#### [Your assignment]
Of the entries below, return exactly those lines that fall between the one containing "nadając jej pożądany kształt." and the one containing "Przeciągnij warkocz na", the two end lines included.

#### [Listed entries]
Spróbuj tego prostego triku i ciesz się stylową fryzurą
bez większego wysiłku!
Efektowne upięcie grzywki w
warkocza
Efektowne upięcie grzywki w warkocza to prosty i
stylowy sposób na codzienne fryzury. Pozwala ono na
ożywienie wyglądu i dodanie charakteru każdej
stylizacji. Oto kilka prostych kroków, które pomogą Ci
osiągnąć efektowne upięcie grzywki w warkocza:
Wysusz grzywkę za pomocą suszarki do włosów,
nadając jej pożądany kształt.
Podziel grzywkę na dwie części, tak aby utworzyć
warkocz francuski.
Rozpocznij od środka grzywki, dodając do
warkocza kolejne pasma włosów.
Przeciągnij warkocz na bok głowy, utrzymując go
==
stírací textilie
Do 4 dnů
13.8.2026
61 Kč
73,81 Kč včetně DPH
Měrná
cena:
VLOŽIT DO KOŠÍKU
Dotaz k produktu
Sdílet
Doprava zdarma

#### [Result]
nadając jej pożądany kształt.
Podziel grzywkę na dwie części, tak aby utworzyć
warkocz francuski.
Rozpocznij od środka grzywki, dodając do
warkocza kolejne pasma włosów.
Przeciągnij warkocz na bok głowy, utrzymując go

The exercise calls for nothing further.